These images are an artist's concept of the process that may have generated magnetic stripes in the crust of ancient Mars. In the left image, the blue arrows and compass needle indicate the direction of the magnetic field. The yellow-orange shape represents a pool of molten rock (magma) upwelling beneath the Martian crust. The red and blue bands are magnetized crust on either side of a spreading center, or rift.

The bands of magnetized crust apparently formed in the distant past when Mars had an active dynamo, or hot core of molten metal that generated a global magnetic field. Mars was geologically active, with molten rock rising from below to cool at the surface and form new crust. As the new crust cooled and solidified, the magnetic field that permeated the rock was "frozen" in the crust. Periodically, conditions in the dynamo changed and the global magnetic field reversed direction.
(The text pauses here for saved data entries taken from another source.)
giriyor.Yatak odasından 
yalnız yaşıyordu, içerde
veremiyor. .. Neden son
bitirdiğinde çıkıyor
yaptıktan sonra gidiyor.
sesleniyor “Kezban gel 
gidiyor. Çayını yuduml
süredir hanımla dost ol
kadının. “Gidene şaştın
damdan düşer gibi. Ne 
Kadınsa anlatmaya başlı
This is illustrated in the right image, with the red arrows and compass needle indicating a new magnetic field direction.
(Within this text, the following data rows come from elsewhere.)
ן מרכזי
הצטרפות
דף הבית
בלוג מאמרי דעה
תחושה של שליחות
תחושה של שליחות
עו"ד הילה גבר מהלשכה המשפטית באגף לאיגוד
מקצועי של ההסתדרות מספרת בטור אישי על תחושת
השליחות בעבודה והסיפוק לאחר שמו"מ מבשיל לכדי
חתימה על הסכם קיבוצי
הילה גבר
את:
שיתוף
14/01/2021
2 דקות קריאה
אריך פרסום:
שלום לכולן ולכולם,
The oppositely directed magnetic field was then frozen into other, freshly extruded crust (right image: red bands in center). The crust preserved a fossil record of the magnetic field directions that prevailed at different times in the ancient past, like a Martian tape recorder (red and blue bands in the crust). When the hot core cooled, the dynamo ceased and the global magnetic field vanished. However, a record of the magnetic field was preserved in the crust until the MGS detected it.